The five key files: Building blocks of your analysis

Here’s the plan: we’ll process our raw sequences step-by-step, and by the end, we’ll have these five essential files in this order:

table.qza – A feature table summarizing the abundance of sequences across samples.
rep-seqs.qza – Representative sequences after trimming, capturing unique sequence variants.
taxonomy.qza – Taxonomic classifications for our sequences, revealing the microbial communities.
rooted-tree.qza – A phylogenetic tree to support diversity analyses.

Oh! Did you notice I said five but only listed four? Don’t worry—keep going, and you’ll find out about the fifth file soon enough.

These output files will serve as the cornerstone for meaningful downstream analyses. Let’s dive in!

Once you’ve got QIIME2 installed and the environment activated, you’re all set to move forward! You can find the installation guide on their official website: QIIME2 Installation.

NOTE: Installing QIIME2 and setting up the environment is best explained directly in the QIIME2 documentation. Since their website is regularly updated, you’ll always find the most accurate and platform-specific instructions there.

Whether you’re on a PC or Mac, or working with an Intel-based or Apple Silicon chipset, the documentation will guide you through the process step-by-step. I won’t dive into those details here to avoid redundancy, but make sure to double-check the requirements for your platform before proceeding.

Activate your QIIME2 environment using the following command in your terminal:

conda env list # find the environments
conda activate qiime2-amplicon-2024.10 # Activate

1. 1 Importing Raw Sequences: Creating the Master `.qza` File

Now it’s time to import the raw sequences! This step will create a .qza file (Master .qza file) that includes all the paired sequences from your raw data, setting you up for the next stages of processing in QIIME2. To keep everything organized, it’s a good idea to store your raw files in a dedicated folder. For my workflow, I’ve created a separate folder for the outputs at /Users/chathu/Documents/qiime2_outputs/. This keeps everything neat and easy to find as we move forward with the analysis!

qiime tools import \
  --type 'SampleData[PairedEndSequencesWithQuality]' \
  --input-format CasavaOneEightSingleLanePerSampleDirFmt \
  --input-path /Users/chathu/Documents/DeSilvaV3V4 \
  --output-path /Users/chathu/Documents/qiime2_outputs/demultiplexed-sequences.qza

NOTE: The CasavaOneEightSingleLanePerSampleDirFmt refers to a specific file format for sequencing data that is compatible with the QIIME2 import process. This format originates from the CASAVA software (Consensus Assessment of Sequence and Variation), a tool developed by Illumina for processing raw sequencing data.

What Does It Mean?

Casava Output Format:
When sequencing data is generated by Illumina machines, it is often processed through the CASAVA software, which organizes the output into a directory structure where each sample has its own FASTQ file(s).

OneEight:
The term “OneEight” indicates the format introduced with CASAVA version 1.8, which is widely used and follows specific naming conventions for files.

Single Lane Per Sample Directory Format:
This part means that the data is organized so that each sample’s sequences (forward and reverse reads) are stored as separate FASTQ files within a directory.

Let’s assess the sequences and their sequencing depth using the qiime demux summarize command.
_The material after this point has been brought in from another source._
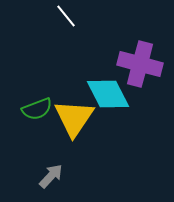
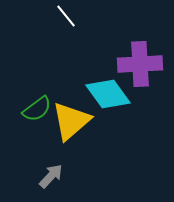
purple cross: rotated 18 degrees counterclockwise
cyan diamond: rotated 9 degrees counterclockwise
green semicircle: rotated 16 degrees counterclockwise
yellow triangle: moved 3 px left, 3 px down; rotated 15 degrees clockwise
It’s going to import the .qza file we’ve just created and generate a file that can be visualized in QIIME2 View, providing us with a detailed overview of the number of sequences per sample and offering insights into the quality of those sequences.

qiime demux summarize \
  --i-data /Users/chathu/Documents/qiime2_outputs/demultiplexed-sequences.qza \
  --o-visualization Users/chathu/Documents/qiime2_outputs/demultiplexed-sequences-summ.qzv

Now you can vizualize the .qzv file in qiime2 view.

NOTE: Visualizing your sequences in QIIME2 is a crucial step, as it helps you decide where to trim your sequences to keep only the high-quality regions and discard the lower-quality parts. You might be wondering, why remove any part of your sequences? Well, here’s the thing: sequencing tends to fail at the ends of your reads, resulting in poor-quality base calls. By trimming these low-quality regions, you ensure that only the most reliable data is kept for analysis, leading to more accurate and meaningful results.

1. 2 Deciding Where to Truncate: Interpreting Quality Score Visualizations

Here’s what you’ll see in the visualization and how to decide where to truncate your sequences:

The visualization will display quality scores across the length of your sequences. You’ll notice that the quality tends to drop off towards the ends of the reads. This is where sequencing errors, like poor-quality base calls, are more common.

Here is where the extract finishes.